Color discrimination and color categories

The subjective boundary in colour space between reddish and greenish hues is not aligned with either of the chromatic channels that have been found by electrophysiological recordings from the retina and the lateral geniculate nucleus of primates (Derrington, Krauskopf & Lennie, 1984). Yet we found that chromatic discrimination is enhanced in the vicinity of the perceptual red-green boundary. Thresholds were measured for brief (100-msec) foveal stimuli using a spatial forced-choice procedure: observers were required to judge whether the left or the right half of a bipartite field was the greener.

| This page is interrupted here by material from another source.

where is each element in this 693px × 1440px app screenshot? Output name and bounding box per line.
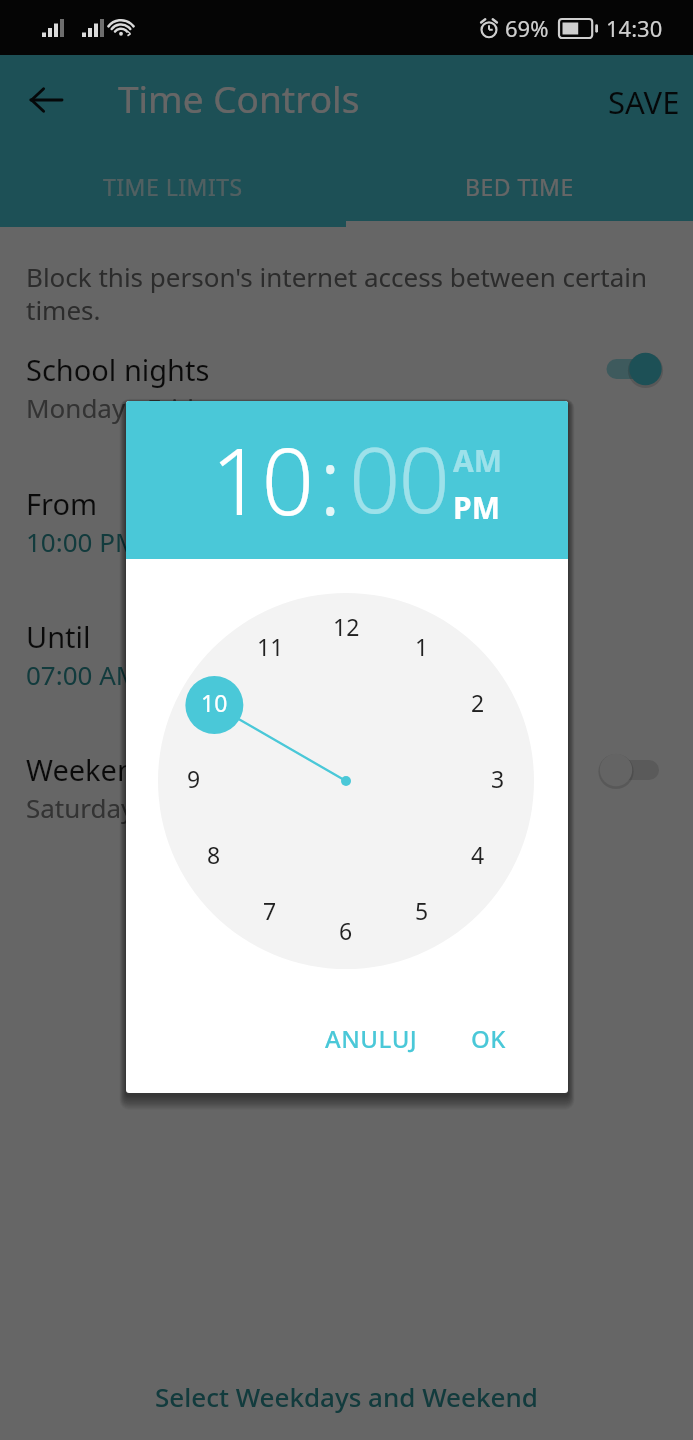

In interleaved runs we also obtained empirical estimates of the subjective boundary between reddish and greenish colours. Both types of measurements (performance measurements of thresholds and subjective judgements of hue) were made in the presence of a steady background that was metameric to CIE Illuminant D65. To exclude the possibility that larger thresholds in more distant areas from the blue-yellow line arise because of uncertainty in correctly ordering colours that lay within the same category, we ran a control experiment. In this experiment, the task was still a criterion-free forced choice, but the observer had to judge only whether a difference of chromaticity was present. A minimum of the subjects correctly completed this task. Byzov classically proposed the general rule that sensory neural channels are maximally sensitive to perturbations around the activity level set by the background. In the present case, the chromaticities that give the lowest threshold are chromaticities that lie along the subjective red-green hue boundary, implying a neural channel that is aligned with the red-green axis of colour space.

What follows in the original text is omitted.